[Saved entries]
------------------------------

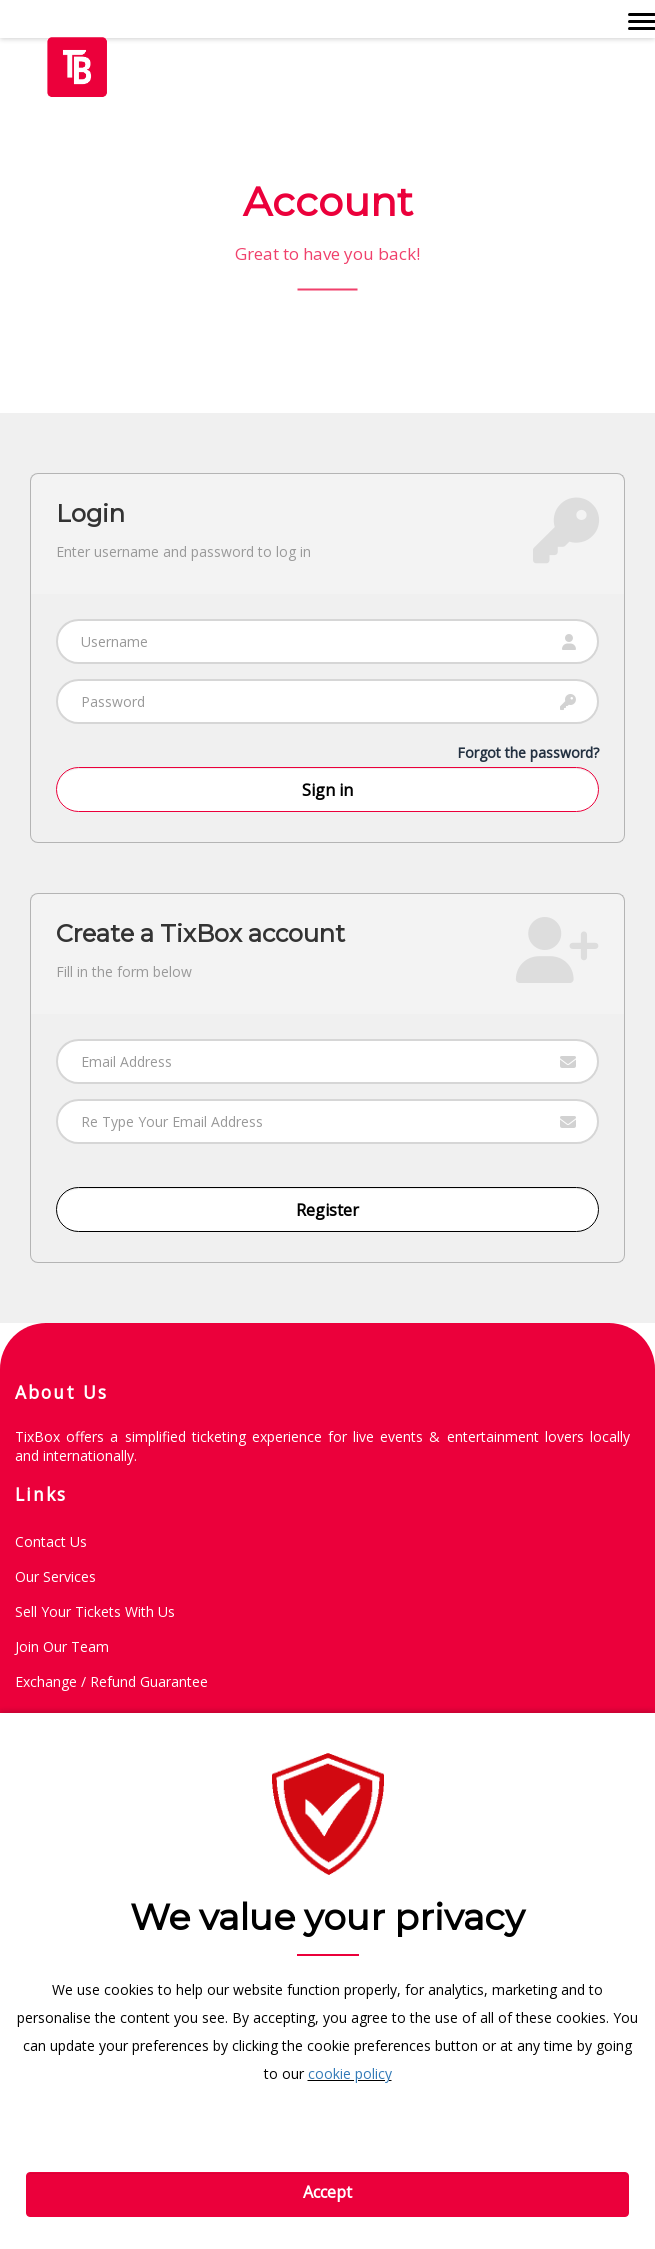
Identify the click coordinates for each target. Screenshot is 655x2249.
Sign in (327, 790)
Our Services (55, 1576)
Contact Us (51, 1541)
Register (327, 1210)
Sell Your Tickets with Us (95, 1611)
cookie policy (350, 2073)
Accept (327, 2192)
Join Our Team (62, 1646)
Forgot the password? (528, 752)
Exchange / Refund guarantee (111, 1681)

------------------------------

### Try it
Find "Our Services (55, 1576)" in the entries above, then repeat its line and all lines after it exactly, down to the last line.

### Answer section
Our Services (55, 1576)
Contact Us (51, 1541)
Register (327, 1210)
Sell Your Tickets with Us (95, 1611)
cookie policy (350, 2073)
Accept (327, 2192)
Join Our Team (62, 1646)
Forgot the password? (528, 752)
Exchange / Refund guarantee (111, 1681)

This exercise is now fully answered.